Une fois les résultats définitifs connus, la plupart des commentateurs se sont indignés des erreurs des instituts de sondages. Dans les deux cas, les sondages ne dataient que de quelques jours précédant le scrutin. Les instituts de sondage eux-mêmes ne se sont pas défendus.
Il leur était pourtant facile d’expliquer que l’extrapolation à l’ensemble du corps électoral des réponses fournies par un échantillon de 1 000 personnes comportant mathématiquement une marge d’erreur de plus ou moins trois points de pourcentage, on constate que le score final est inclus dans la fourchette pour presque tous les sondages (à l’exception notable des prévisions les plus basses concernant Le Pen).

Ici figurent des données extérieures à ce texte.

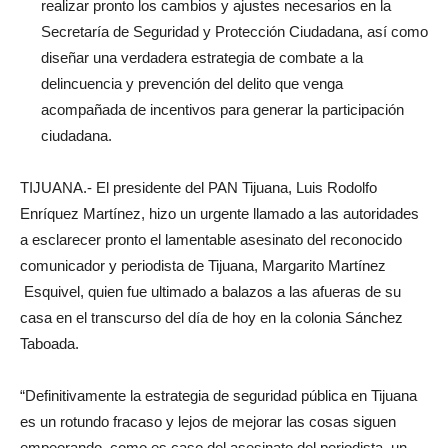
realizar pronto los cambios y ajustes necesarios en la
Secretaría de Seguridad y Protección Ciudadana, así como
diseñar una verdadera estrategia de combate a la
delincuencia y prevención del delito que venga
acompañada de incentivos para generar la participación
ciudadana.
TIJUANA.- El presidente del PAN Tijuana, Luis Rodolfo
Enríquez Martínez, hizo un urgente llamado a las autoridades
a esclarecer pronto el lamentable asesinato del reconocido
comunicador y periodista de Tijuana, Margarito Martínez
Esquivel, quien fue ultimado a balazos a las afueras de su
casa en el transcurso del día de hoy en la colonia Sánchez
Taboada.
“Definitivamente la estrategia de seguridad pública en Tijuana
es un rotundo fracaso y lejos de mejorar las cosas siguen
empeorando, como es caso del asesinato del periodista, un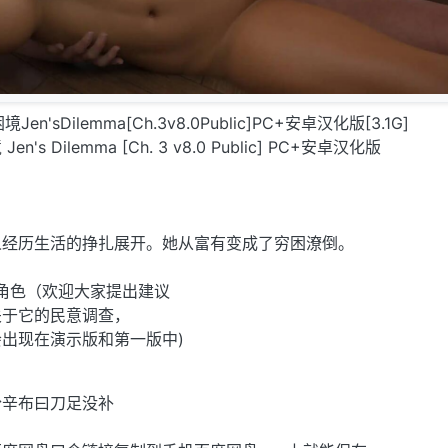
Jen'sDilemma[Ch.3v8.0Public]PC+安卓汉化版[3.1G]
s Dilemma [Ch. 3 v8.0 Public] PC+安卓汉化版
人经历生活的挣扎展开。她从富有变成了穷困潦倒。
，
”角色（欢迎大家提出建议
关于它的民意调查，
出现在演示版和第一版中)
盼辛布曰刀足没补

Avec une telle lecture scientifiquement juste des derniers sondages, le scénario de Le Pen au second tour devenait parfaitement envisageable.
Et 2009
De la même manière, à une échelle plus modeste (celle du NPA), les instituts de sondages nous ont crédités pour les élections européennes d’un potentiel plus élevé que le résultat final. Nombre de commentateurs ont parlé de notre effondrement et cela a alimenté quelques polémiques internes. Le graphique ci-contre, en présentant les marges d’erreur, relativise cet « effondrement », surtout si l’on a en tête que plusieurs mois avant le scrutin, il ne s’agit pas de sondages électoraux, mais de sondages d’opinion. La règle des 3 % en ce qui concerne le résultat électoral n’a donc de sens qu’à un moment très rapproché du scrutin.
Questions de méthode...
Les bases mathématiques des études d’opinion reposent sur une loi statistique bien établie depuis 300 ans, « la loi des grands nombres ». Chacun peut la vérifier avec une pièce de monnaie et beaucoup de patience. Cette loi dit en gros que, s’il est impossible de prédire sur quelle face une pièce lancée en l’air va retomber, on peut cependant prédire qu’il y aura à long terme à peu près autant de « face » que de « pile ». Le pourcentage de « pile » s’approche donc de 50% avec une marge d’erreur qui diminue avec le nombre n de lancers et qui tombe à +/-3 points de pourcentage (47 % - 53 %) au bout de 1 000 essais (l’erreur suit une loi en 1/√n).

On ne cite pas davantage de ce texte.